THE PROBLEM:
Copy out the lines of the material that include the string "XXIX".

DATA EXCERPTS:
★ ★ ★
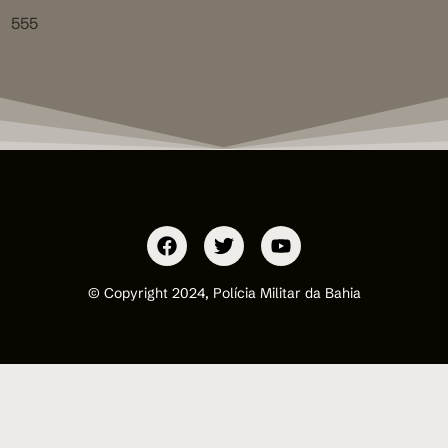
555
© Copyright 2024, Polícia Militar da Bahia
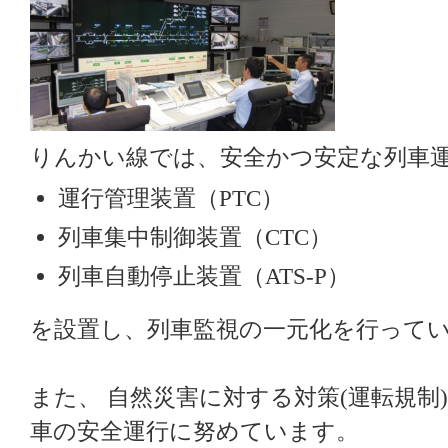
りんかい線では、安全かつ安定な列車
運行管理装置（PTC）
列車集中制御装置（CTC）
列車自動停止装置（ATS-P）
を設置し、列車監視の一元化を行って
また、 自然災害に対する対策(運転規制
車の安全運行に努めています。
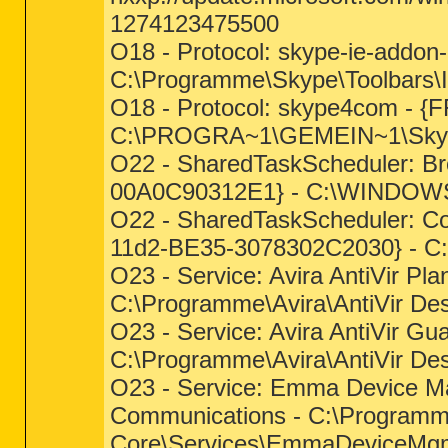
1274123475500
O18 - Protocol: skype-ie-addo
C:\Programme\Skype\Toolbars\Int
O18 - Protocol: skype4com -
C:\PROGRA~1\GEMEIN~1\Sky
O22 - SharedTaskScheduler: B
00A0C90312E1} - C:\WINDOWS\
O22 - SharedTaskScheduler: C
11d2-BE35-3078302C2030} - C
O23 - Service: Avira AntiVir Pl
C:\Programme\Avira\AntiVir De
O23 - Service: Avira AntiVir Gu
C:\Programme\Avira\AntiVir De
O23 - Service: Emma Device 
Communications - C:\Program
Core\Services\EmmaDeviceMg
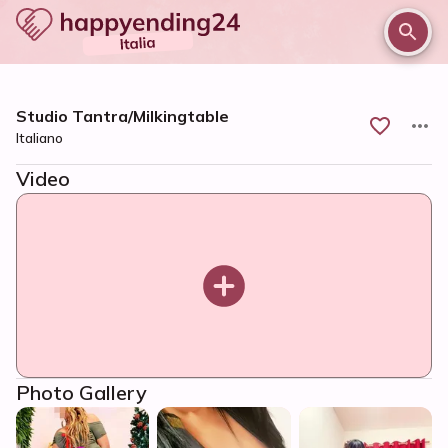
/
/
/
Home
Roma e provincia
Roma
Studio Tantra/Milkingtable
Studio Tantra/Milkingtable
Italiano
Video
Photo Gallery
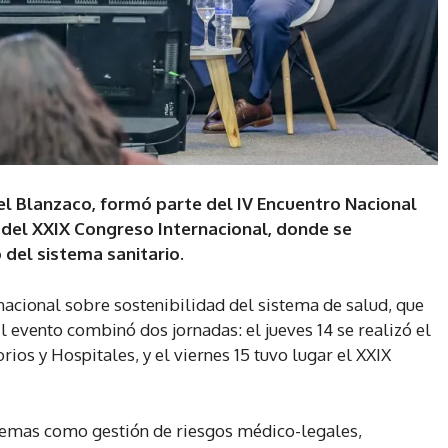
iel Blanzaco, formó parte del IV Encuentro Nacional
y del XXIX Congreso Internacional, donde se
del sistema sanitario.
nacional sobre sostenibilidad del sistema de salud, que
l evento combinó dos jornadas: el jueves 14 se realizó el
rios y Hospitales, y el viernes 15 tuvo lugar el XXIX
 temas como gestión de riesgos médico-legales,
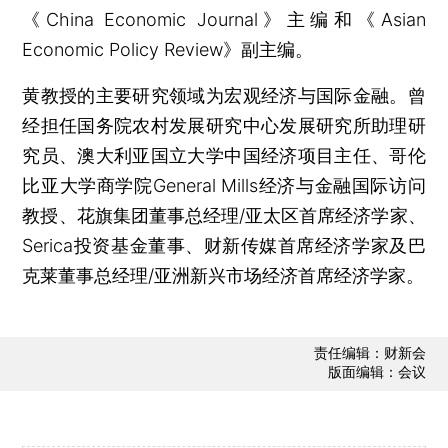
《China Economic Journal》主编和《Asian
Economic Policy Review》副主编。
黄教授的主要研究领域为宏观经济与国际金融。曾
经担任国务院农村发展研究中心发展研究所助理研
究员、澳大利亚国立大学中国经济项目主任、哥伦
比亚大学商学院General Mills经济与金融国际访问
教授、花旗集团董事总经理/亚太区首席经济学家、
Serica投资基金董事、财新传媒首席经济学家及巴
克莱董事总经理/亚洲新兴市场经济首席经济学家。
责任编辑：财新会
版面编辑：会议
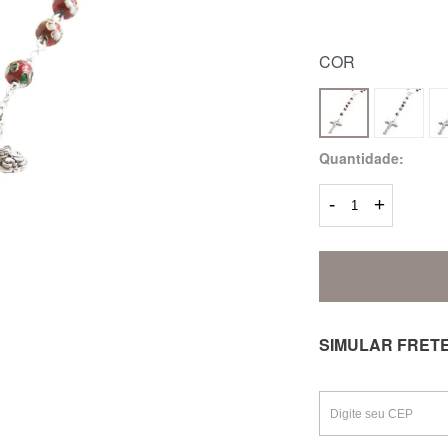
COR
Quantidade:
-
+
SIMULAR FRET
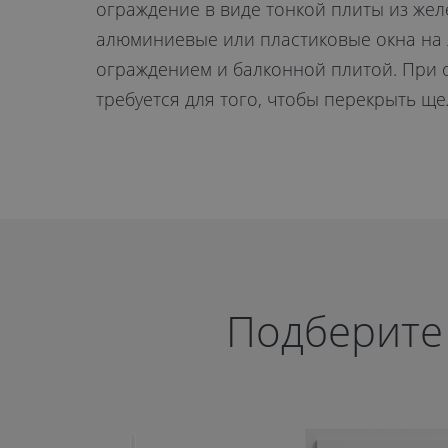
ограждение в виде тонкой плиты из же
алюминиевые или пластиковые окна на 
ограждением и балконной плитой. При 
требуется для того, чтобы перекрыть ще
Подберите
★ ★ ★
SOLVED PROBLEM:
y del XXIX Congreso Internacional, donde se
rios y Hospitales, y el viernes 15 tuvo lugar el XXIX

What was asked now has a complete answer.